Listening to rural voices when it comes to agriculture in west central Minnesota
WILLMAR — Farmers from a half-dozen counties met Monday in Willmar to discuss their concerns about high health insurance costs, how federal renewable fuel standard waivers for oil refineries could hurt Minnesota's ethanol industry, what may be in a new federal farm bill and preventing farmer suicides in the wake of a poor ag economy.
As part of the "rural voices" discussion sponsored by the Minnesota Farmers Union, they also expressed concerns about the state issuing fines for farmers who are out of compliance with the buffer law, the need for good roads and broadband internet service, and regulations for chronic wasting disease in wild deer that could affect elk farmers.
The wide range of topics represented "powerful" concerns by farmers, said Bruce Miller, outreach director for the Farmers Union.
Miller promised the farmers that issues important to them will be included in a report to the Legislature. "We want them to know what our people are thinking," he said.
Staff from the offices of U.S. Sen. Amy Klobuchar and U.S. Rep.

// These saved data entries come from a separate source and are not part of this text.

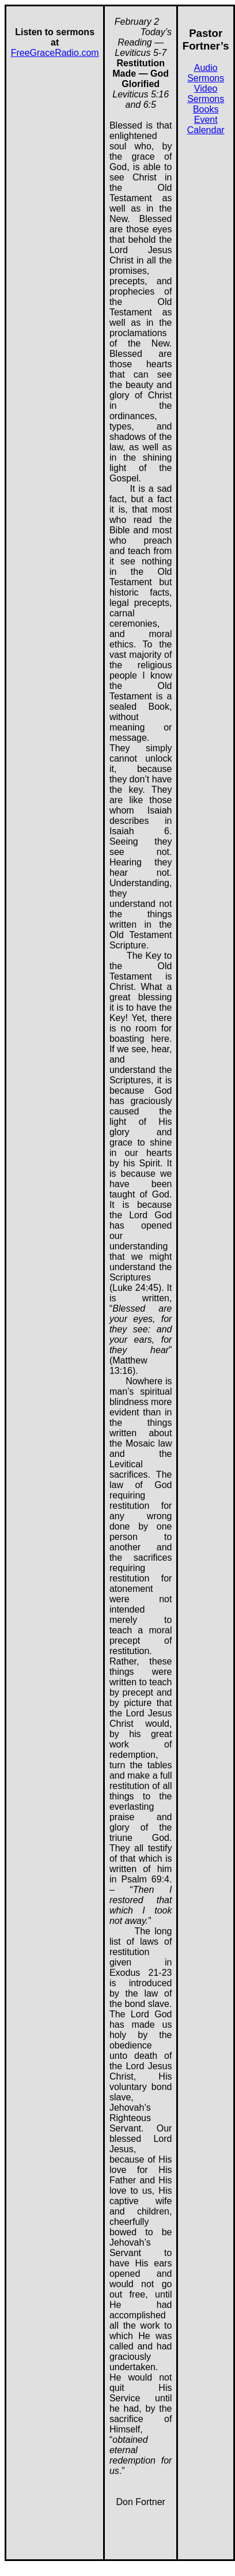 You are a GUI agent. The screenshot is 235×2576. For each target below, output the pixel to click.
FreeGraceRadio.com (55, 53)
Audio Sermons (205, 73)
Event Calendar (206, 125)
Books (205, 109)
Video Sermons (205, 94) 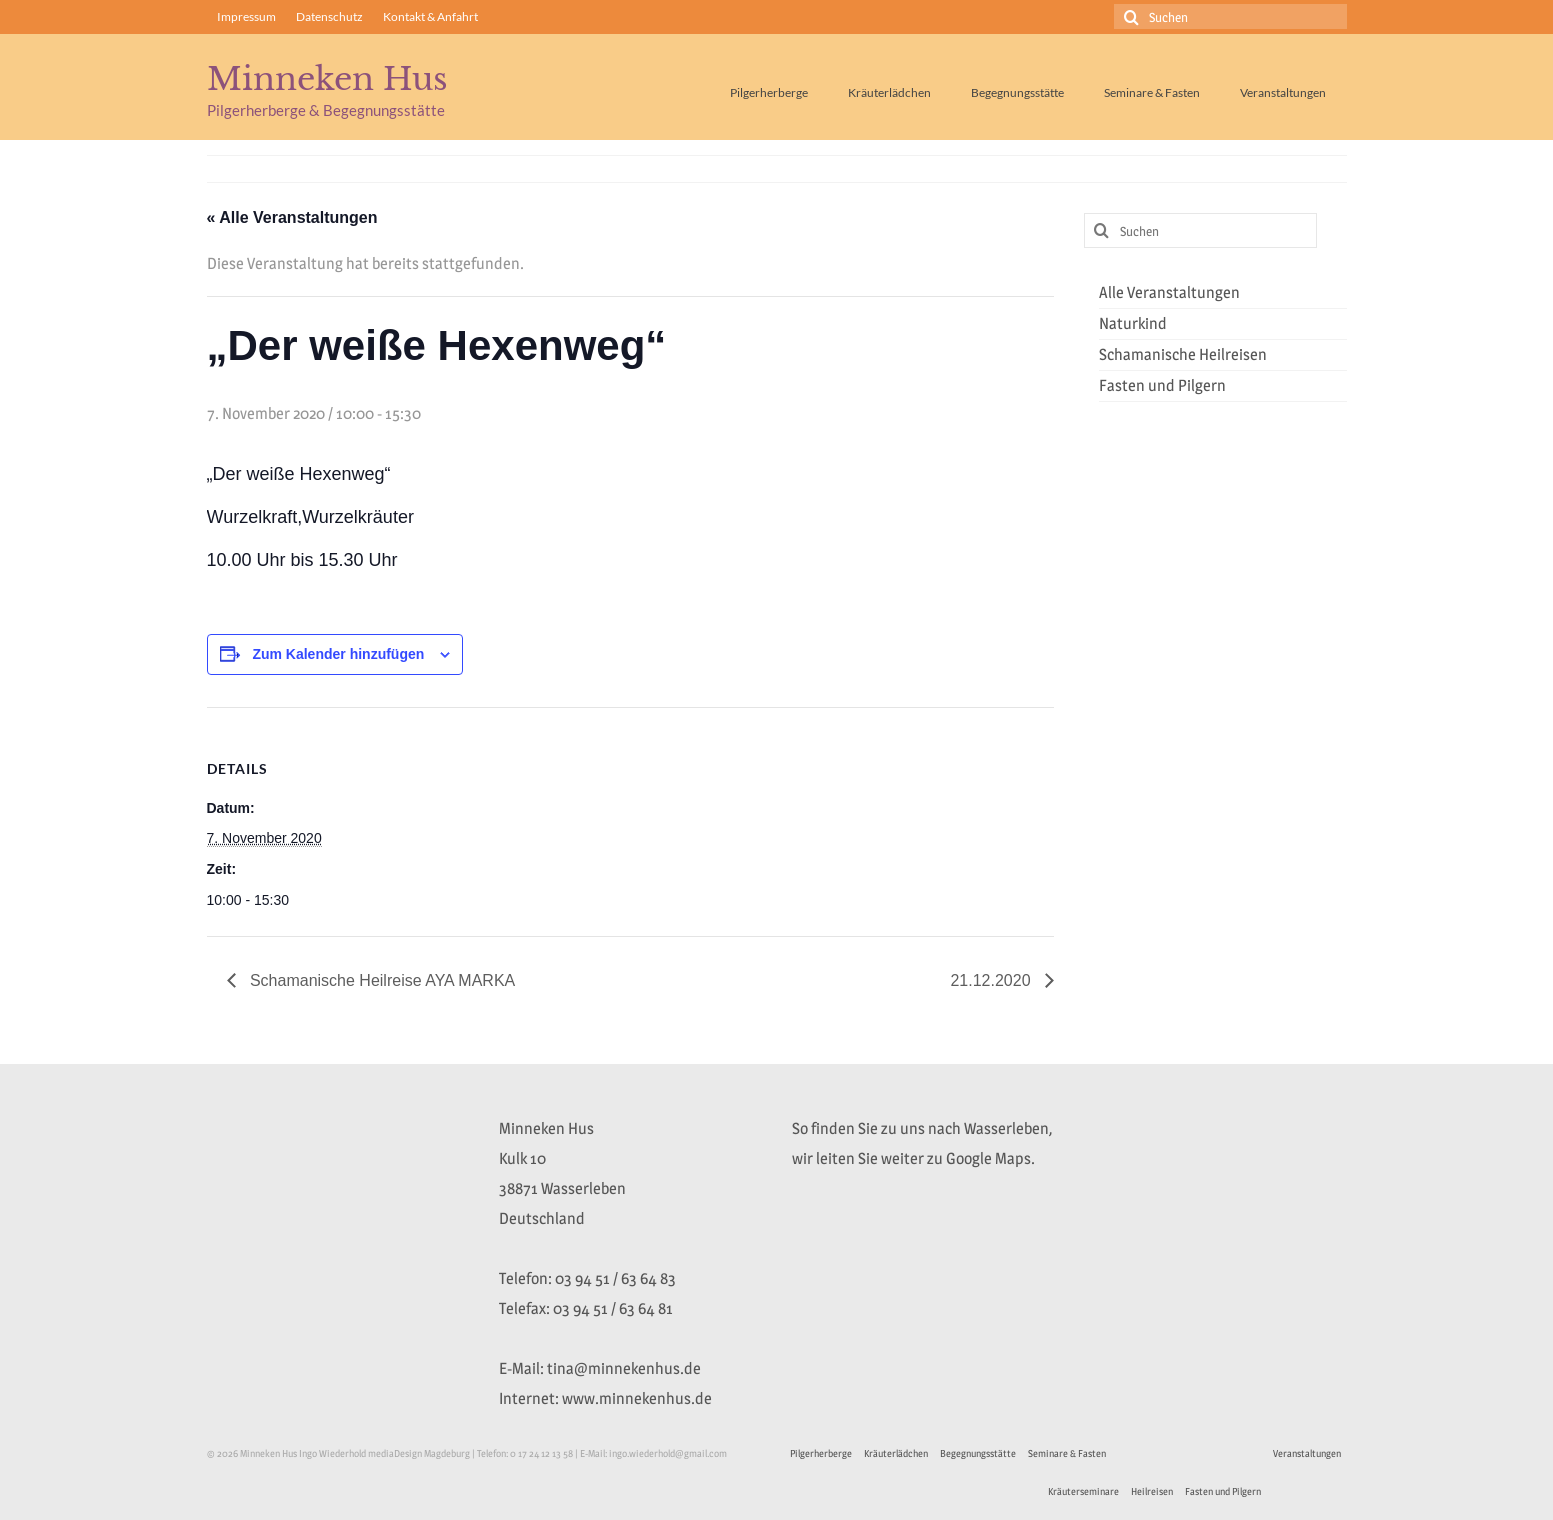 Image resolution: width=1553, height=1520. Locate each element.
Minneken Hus (327, 79)
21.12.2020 (992, 980)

Collin Peterson said they would take the message farmers delivered in Willmar back to their bosses in Washington, D.C.
Much of the discussion hinged on issues that could affect farmers' bottom line.
The farm economy is on a financial tightrope and there's concern that talk of trade wars that target farm commodities and a federal farm bill that's stalled in Congress could cause some farmers to lose their small toehold.
"This is probably the second worst farm crisis that I've seen," said Harmon Wilts, drawing comparisons to the farm crisis of the early 1980s.
Wilts, who farms near Kerkhoven, said the high cost of health care makes it difficult for young people to start a career in farming and that changes in the federal renewable fuels standard could make it difficult for farmers to stay farming.
Hardship waivers from the Environmental Protection Agency would give some refineries — including one of the largest in the country — an exemption from blending petroleum with ethanol.
The move has come under fire from many farm groups who are concerned the demand for ethanol will decline, yet another blow to low corn prices.
Wilts said having successful ethanol plants in rural Minnesota could mean the difference between "survival or not" for farmers.
Economic stress on farmers has also made the issue of mental health services a big topic in ag circles.
One individual said some dairy farmers in Wisconsin get suicide prevention information and telephone numbers along with their milk checks.
That wouldn't be happening if commodity prices were higher and health care more affordable, said Paul Molenaar, a Kandiyohi County farmer.
Grant Herfindahl, who used to work for the U.S. Department of Agriculture Farm Service Agency in Swift County and later led the state office, stressed the need for a strong farm bill to keep farms viable with an array of services that go well beyond direct payments.
The federal farm program "saved us in the '50s. It saved us in the '70s. It saved us in the '80s and we need it today," Herfindahl said.
The current farm bill expires in September and talks in Congress have stalled, in part, because of proposed changes to the Supplemental Nutrition Assistance Program that is a major part of the farm bill.
Gary Wertish, president of the Minnesota Farmers Union, said he is "not optimistic" about a new farm bill being completed by September and expects the current one will be extended.
The farm bill is about 2 percent of the entire federal budget, Wertish said, yet cuts are being proposed for many USDA programs that directly affect farmers.